Des luttes intestines

Mission réussie : en janvier dernier, les médias ont jeté lumière sur le prétendu plus important mouvement d’agitation des surveillants depuis plus de 25 ans en France, qui a fini par accoucher d’un accord entre le syndicat UFAP-UNSA et le ministre de la Justice. 

Tout commence le jeudi 11 janvier 2018 lorsqu’un détenu d’une maison centrale du Pas-de-Calais agresse physiquement trois surveillants. En conséquence, les syndicats réclament la démission de Richard Bauer, directeur de l’établissement pénitentiaire concerné. Pour sa part, le ministre de la Justice refuse de donner suite favorable à cette demande : Richard Bauer continue d’exercer ses fonctions. 

C’est la goutte d’eau qui fait déborder le vase. 139 établissements pénitentiaires sont bloqués à la demande de la CGT pénitentiaire et FO pénitentiaire. Les revendications des syndicats se réduisent à trois mots : sécurité, indemnité, statut. 

Des revendications donnant lieu à un accord lourd de conséquences

Mettons l’accent sur la première revendication. Ces deux syndicats demandent que les détenus les plus dangereux soient isolés dans des quartiers avec des normes de sécurité renforcées. De plus, ils réclament l’abrogation de l’article 57 de la loi pénitentiaire en vertu duquel la fouille de détenus n’est autorisée que dans certains cas. 
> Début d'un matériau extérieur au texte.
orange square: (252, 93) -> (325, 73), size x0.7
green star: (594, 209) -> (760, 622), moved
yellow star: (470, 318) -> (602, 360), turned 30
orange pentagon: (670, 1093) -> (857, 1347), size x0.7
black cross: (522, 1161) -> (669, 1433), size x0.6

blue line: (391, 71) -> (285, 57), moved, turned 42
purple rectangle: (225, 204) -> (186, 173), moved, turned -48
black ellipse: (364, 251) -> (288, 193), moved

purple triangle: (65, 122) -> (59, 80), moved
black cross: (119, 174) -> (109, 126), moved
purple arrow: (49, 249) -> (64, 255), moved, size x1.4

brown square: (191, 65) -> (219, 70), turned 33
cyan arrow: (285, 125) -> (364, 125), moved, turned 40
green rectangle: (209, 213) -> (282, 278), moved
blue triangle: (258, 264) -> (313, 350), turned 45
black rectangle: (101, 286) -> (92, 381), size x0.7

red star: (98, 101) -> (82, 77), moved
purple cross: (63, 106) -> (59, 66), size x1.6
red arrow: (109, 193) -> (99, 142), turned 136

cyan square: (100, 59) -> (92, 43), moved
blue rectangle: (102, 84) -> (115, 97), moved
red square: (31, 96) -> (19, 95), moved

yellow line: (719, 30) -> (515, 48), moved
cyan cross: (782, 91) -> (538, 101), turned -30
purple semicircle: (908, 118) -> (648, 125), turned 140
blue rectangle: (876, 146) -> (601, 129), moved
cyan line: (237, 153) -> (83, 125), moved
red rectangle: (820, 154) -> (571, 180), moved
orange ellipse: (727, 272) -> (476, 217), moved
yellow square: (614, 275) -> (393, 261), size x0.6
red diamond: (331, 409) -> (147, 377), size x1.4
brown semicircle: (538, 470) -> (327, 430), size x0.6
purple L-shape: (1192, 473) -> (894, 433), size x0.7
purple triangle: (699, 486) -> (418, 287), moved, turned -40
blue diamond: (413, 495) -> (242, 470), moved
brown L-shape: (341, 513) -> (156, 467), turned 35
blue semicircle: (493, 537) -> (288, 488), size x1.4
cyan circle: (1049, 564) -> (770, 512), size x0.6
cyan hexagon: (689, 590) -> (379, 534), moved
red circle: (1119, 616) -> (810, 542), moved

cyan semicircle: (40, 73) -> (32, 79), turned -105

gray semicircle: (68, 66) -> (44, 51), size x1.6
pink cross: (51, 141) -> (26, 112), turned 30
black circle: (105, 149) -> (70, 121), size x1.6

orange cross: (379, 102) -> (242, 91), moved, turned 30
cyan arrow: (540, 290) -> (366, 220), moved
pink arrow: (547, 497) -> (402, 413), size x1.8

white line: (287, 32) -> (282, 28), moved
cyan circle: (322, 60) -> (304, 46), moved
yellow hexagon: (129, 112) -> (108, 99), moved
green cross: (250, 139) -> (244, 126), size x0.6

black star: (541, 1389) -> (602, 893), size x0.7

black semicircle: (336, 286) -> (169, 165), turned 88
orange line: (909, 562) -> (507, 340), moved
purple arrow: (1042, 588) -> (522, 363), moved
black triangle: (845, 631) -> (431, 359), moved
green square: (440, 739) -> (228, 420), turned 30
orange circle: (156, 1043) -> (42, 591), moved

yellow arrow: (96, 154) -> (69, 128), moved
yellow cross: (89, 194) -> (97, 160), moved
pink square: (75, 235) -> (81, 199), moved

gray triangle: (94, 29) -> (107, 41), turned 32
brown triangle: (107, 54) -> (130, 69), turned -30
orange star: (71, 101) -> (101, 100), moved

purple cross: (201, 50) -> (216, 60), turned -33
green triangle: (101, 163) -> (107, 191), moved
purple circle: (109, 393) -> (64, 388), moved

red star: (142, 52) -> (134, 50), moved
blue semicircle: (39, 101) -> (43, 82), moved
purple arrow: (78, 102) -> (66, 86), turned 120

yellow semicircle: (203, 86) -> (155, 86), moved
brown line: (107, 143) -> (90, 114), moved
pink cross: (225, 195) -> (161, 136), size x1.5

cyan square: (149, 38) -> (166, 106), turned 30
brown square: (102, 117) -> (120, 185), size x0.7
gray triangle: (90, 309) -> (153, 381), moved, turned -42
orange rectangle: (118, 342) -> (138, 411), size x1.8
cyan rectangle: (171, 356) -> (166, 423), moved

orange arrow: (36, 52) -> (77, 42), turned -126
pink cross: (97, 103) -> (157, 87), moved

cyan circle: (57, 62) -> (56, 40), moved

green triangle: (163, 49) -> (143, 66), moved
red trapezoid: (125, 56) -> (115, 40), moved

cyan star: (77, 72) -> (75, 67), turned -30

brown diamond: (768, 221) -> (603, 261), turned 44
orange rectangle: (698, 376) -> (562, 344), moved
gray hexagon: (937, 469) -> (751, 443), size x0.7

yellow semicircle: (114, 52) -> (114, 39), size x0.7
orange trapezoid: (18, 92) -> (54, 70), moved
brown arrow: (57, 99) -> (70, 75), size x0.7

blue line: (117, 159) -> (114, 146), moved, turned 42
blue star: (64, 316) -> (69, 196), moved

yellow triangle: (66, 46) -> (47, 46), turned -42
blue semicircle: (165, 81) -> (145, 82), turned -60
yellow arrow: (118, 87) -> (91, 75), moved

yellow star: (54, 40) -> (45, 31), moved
Au bout de douze jours, un accord a été signé. Celui-ci prévoit plusieurs mesures, notamment le droit aux fouilles inattendues de cellules, l’évaluation des détenus radicalisés et la création de 1500 places supplémentaires réservées aux détenus islamistes, terroristes et radicalisés.

Si l’on pense que cet accord sera garant d’une accalmie, ne serait-elle que passagère, les sources d’inquiétude sont multiples. 

En effet, le problème trouve son origine dans le phénomène du surpeuplement carcéral et les conditions de détention des détenus inhumaines et indignes. Rappelons que selon l’Observatoire international des prisons, la population carcérale a atteint, au 1er janvier 2018, 68 974 détenus pour 59 765 places, soit une surpopulation de 115 %. 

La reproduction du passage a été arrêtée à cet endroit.